Pain (and other Problems) After Breast Cancer: What Women Should Know

A diagnosis of breast cancer isn’t easy for any woman to take, and the prospect of treatment isn’t appealing either. Unfortunately, many women also must contend with pain and other symptoms after treatment.

Studying Side Effects

A study released in early 2017, appearing in the journal Cancer, examined this very topic. Nearly 2,000 women participated in this project, all of whom had been previously diagnosed with early- stage breast cancer. At the onset of the study, the subjects were asked to describe how much they were affected by the seven common breast cancer treatment side effects:
• Nausea and Vomiting
• Diarrhea
• Constipation
• Pain
• Arm Swelling
• Shortness of Breath
• Breast skin irritation
These problems proved to be a widespread, with nearly half (45 percent) reporting severe or very severe levels of at least one side effects. Moreover, the risk of severe side effects doubled among these women following chemotherapy; fortunately, when combined with radiation, the additional threat of side effects was reduced to merely 30 percent.

The Scope of the Problem

The authors expressed surprise at the severity of the women’s post-treatment health woes. “We did know that some of these side effects were associated with these treatments, but we did not know how severe or how common these side
effects were,” stated Dr. Allison Kurian, a study co-author and researcher at Stanford University School of Medicine. In an email to the Reuters news agency, Kurian added that she “found it striking that nearly half of all women treated for early-stage breast cancer reported suffering toxicity that they considered severe or very severe. This emphasizes the prevalence and seriousness of the problem.”

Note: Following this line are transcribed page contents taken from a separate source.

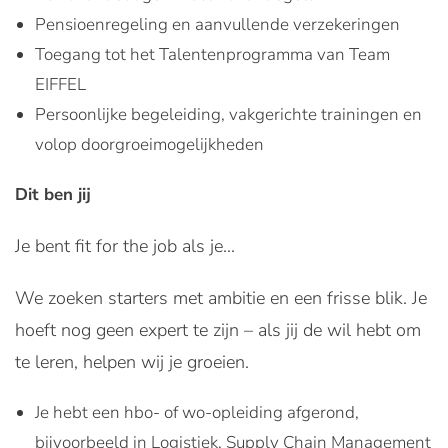
Pensioenregeling en aanvullende verzekeringen
Toegang tot het Talentenprogramma van Team
EIFFEL
Persoonlijke begeleiding, vakgerichte trainingen en
volop doorgroeimogelijkheden
Dit ben jij
Je bent fit for the job als je...
We zoeken starters met ambitie en een frisse blik. Je
hoeft nog geen expert te zijn – als jij de wil hebt om
te leren, helpen wij je groeien.
Je hebt een hbo- of wo-opleiding afgerond,
bijvoorbeeld in Logistiek, Supply Chain Management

Some of the research team’s most noteworthy findings are shown below:
• Nearly all of the women surveyed (93 percent) suffered at least one side effect after treatment.
• After the appearance of side effects, 90 percent of the participants made at least one clinical visit. Five percent of the women surveyed felt the need to make an emergency room visit to deal with their symptoms.
• The most common reasons why the women scheduled doctors visits? Severe swelling in the arm or skin irritation.
• The participants’ hospital visits occurred in response to arm swelling, diarrhea and intense breathing difficulties.
• About in five women (19 percent) who avoided chemotherapy reported either pain or severe pain. In contrast, 29 percent of subjects treated with this common cancer treatment reported such issues.